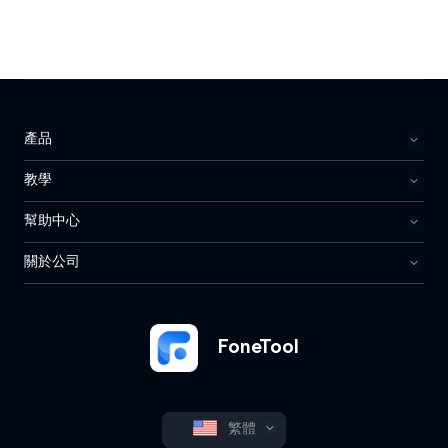
產品
教學
幫助中心
關於公司
FoneTool
繁體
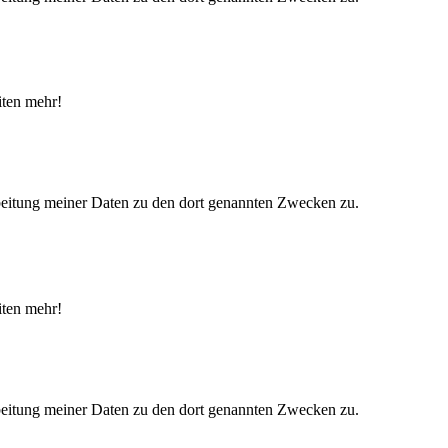
iten mehr!
eitung meiner Daten zu den dort genannten Zwecken zu.
iten mehr!
eitung meiner Daten zu den dort genannten Zwecken zu.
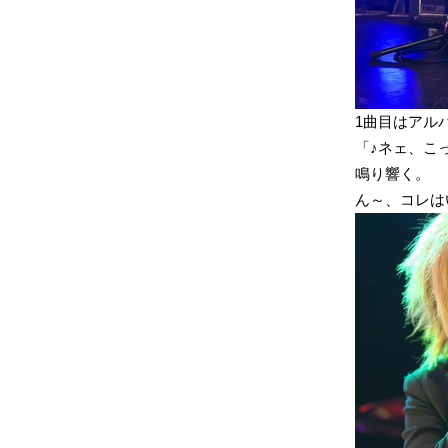
1曲目はアル
「♪ネェ、こ
鳴り響く。
ん～、コレは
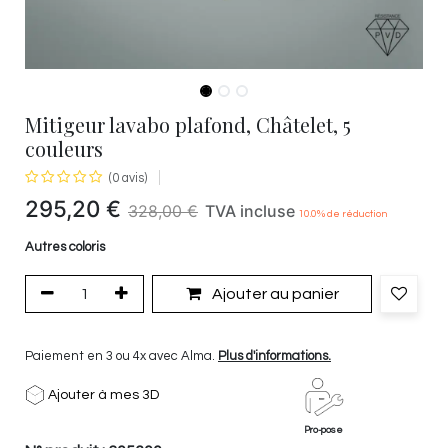
Mitigeur lavabo plafond, Châtelet, 5
couleurs
(0 avis)
295,20
€
328,00
€
TVA incluse
10.0
% de réduction
Autres coloris
Ajouter au panier
Paiement en 3 ou 4x avec Alma.
Plus d'informations.
Ajouter à mes 3D
Pro-pose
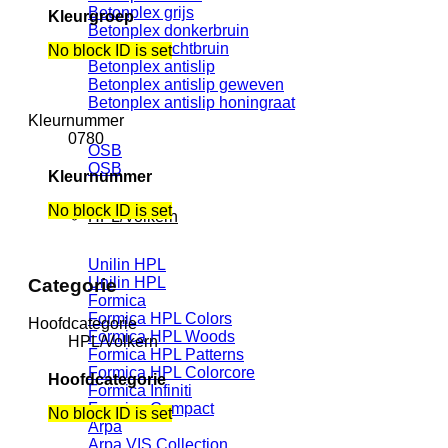
Betonplex grijs
Kleurgroep
Betonplex donkerbruin
Betonplex lichtbruin
No block ID is set
Betonplex antislip
Betonplex antislip geweven
Betonplex antislip honingraat
Kleurnummer
0780
OSB
OSB
Kleurnummer
No block ID is set
HPL/Volkern
Unilin HPL
Unilin HPL
Categorie
Formica
Formica HPL Colors
Hoofdcategorie
Formica HPL Woods
HPL/Volkern
Formica HPL Patterns
Formica HPL Colorcore
Hoofdcategorie
Formica Infiniti
Formica Compact
No block ID is set
Arpa
Arpa VIS Collection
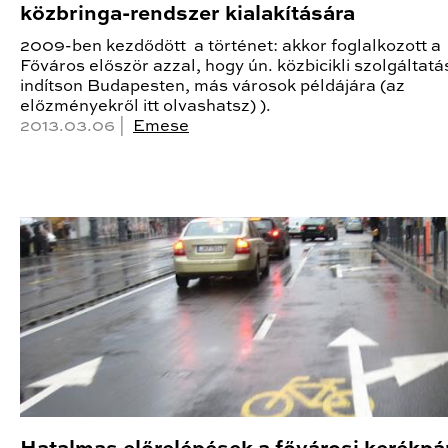
közbringa-rendszer kialakítására
2009-ben kezdődött a történet: akkor foglalkozott a
Főváros először azzal, hogy ún. közbicikli szolgáltatá
indítson Budapesten, más városok példájára (az
előzményekről itt olvashatsz) ).
2013.03.06 |
Emese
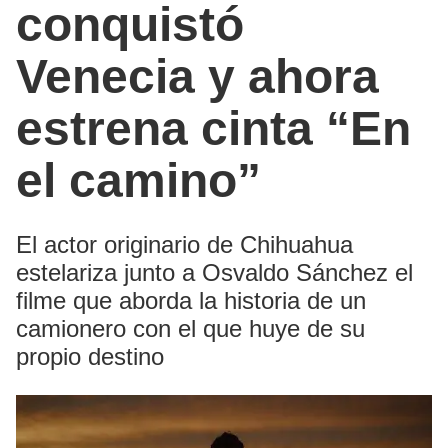
conquistó
Venecia y ahora
estrena cinta “En
el camino”
El actor originario de Chihuahua
estelariza junto a Osvaldo Sánchez el
filme que aborda la historia de un
camionero con el que huye de su
propio destino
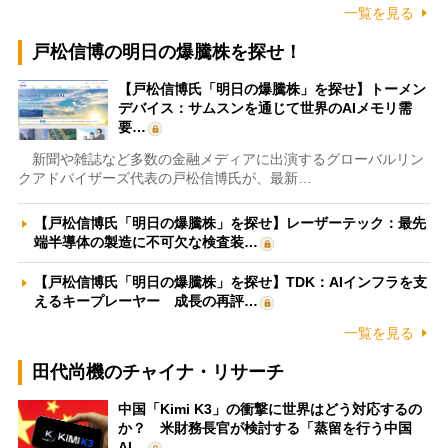
一覧を見る
戸松信博の明日の爆騰株を探せ！
【戸松信博氏「明日の爆騰株」を探せ】トーメン
デバイス：サムスンを通じて世界のAIメモリ需
要…
新聞や雑誌など多数の金融メディアに出演するグローバルリン
クアドバイザーズ代表の戸松信博氏が、最新…
【戸松信博氏「明日の爆騰株」を探せ】レーザーテック：最先
端半導体の製造に不可欠な検査装…
【戸松信博氏「明日の爆騰株」を探せ】TDK：AIインフラを支
えるキープレーヤー 成長の再評…
一覧を見る
田代尚機のチャイナ・リサーチ
中国「Kimi K3」の衝撃に世界はどう対応するの
か？ 米財務長官が検討する「蒸留を行う中国
AI…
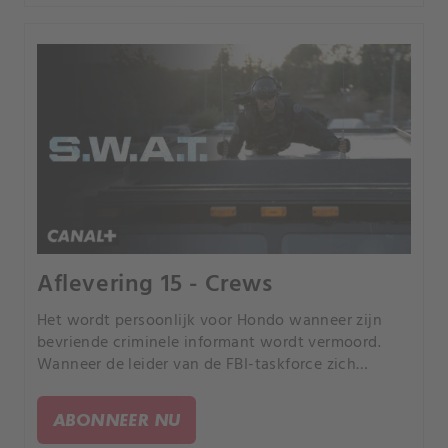
Aflevering 15 - Crews
Het wordt persoonlijk voor Hondo wanneer zijn
bevriende criminele informant wordt vermoord.
Wanneer de leider van de FBI-taskforce zich
vreemd gaat gedragen, denkt Jessica dat het
gedrag van de vrouw het team in het veld in
ABONNEER NU
gevaar zal brengen.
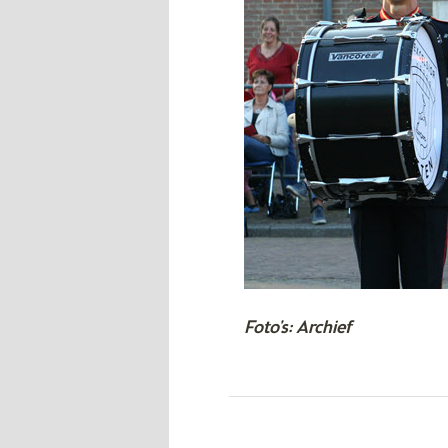
Foto's: Archief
○ ○ ○ ○ ○ ○ ○
## WHAT IS REQUIRED:
Leaving aside the images, write out the entries above word for word.

## ANSWER BOX:
產品
教學
幫助中心
關於公司
FoneTool
繁體
iten mehr!
eitung meiner Daten zu den dort genannten Zwecken zu.
iten mehr!
eitung meiner Daten zu den dort genannten Zwecken zu.
1曲目はアル
「♪ネェ、こ
鳴り響く。
ん～、コレは
Mitigeur lavabo plafond, Châtelet, 5
couleurs
(0 avis)
295,20
€
328,00
€
TVA incluse
10.0
% de réduction
Autres coloris
Ajouter au panier
Paiement en 3 ou 4x avec Alma.
Plus d'informations.
Ajouter à mes 3D
Pro-pose
Betonplex grijs
Kleurgroep
Betonplex donkerbruin
Betonplex lichtbruin
No block ID is set
Betonplex antislip
Betonplex antislip geweven
Betonplex antislip honingraat
Kleurnummer
0780
OSB
OSB
Kleurnummer
No block ID is set
HPL/Volkern
Unilin HPL
Unilin HPL
Categorie
Formica
Formica HPL Colors
Hoofdcategorie
Formica HPL Woods
HPL/Volkern
Formica HPL Patterns
Formica HPL Colorcore
Hoofdcategorie
Formica Infiniti
Formica Compact
No block ID is set
Arpa
Arpa VIS Collection
közbringa-rendszer kialakítására
2009-ben kezdődött a történet: akkor foglalkozott a
Főváros először azzal, hogy ún. közbicikli szolgáltatá
indítson Budapesten, más városok példájára (az
előzményekről itt olvashatsz) ).
2013.03.06 |
Emese
conquistó
Venecia y ahora
estrena cinta “En
el camino”
El actor originario de Chihuahua
estelariza junto a Osvaldo Sánchez el
filme que aborda la historia de un
camionero con el que huye de su
propio destino
一覧を見る
戸松信博の明日の爆騰株を探せ！
【戸松信博氏「明日の爆騰株」を探せ】トーメン
デバイス：サムスンを通じて世界のAIメモリ需
要…
新聞や雑誌など多数の金融メディアに出演するグローバルリン
クアドバイザーズ代表の戸松信博氏が、最新…
【戸松信博氏「明日の爆騰株」を探せ】レーザーテック：最先
端半導体の製造に不可欠な検査装…
【戸松信博氏「明日の爆騰株」を探せ】TDK：AIインフラを支
えるキープレーヤー 成長の再評…
一覧を見る
田代尚機のチャイナ・リサーチ
中国「Kimi K3」の衝撃に世界はどう対応するの
か？ 米財務長官が検討する「蒸留を行う中国
AI…
Aflevering 15 - Crews
Het wordt persoonlijk voor Hondo wanneer zijn
bevriende criminele informant wordt vermoord.
Wanneer de leider van de FBI-taskforce zich
vreemd gaat gedragen, denkt Jessica dat het
gedrag van de vrouw het team in het veld in
ABONNEER NU
gevaar zal brengen.
Foto's: Archief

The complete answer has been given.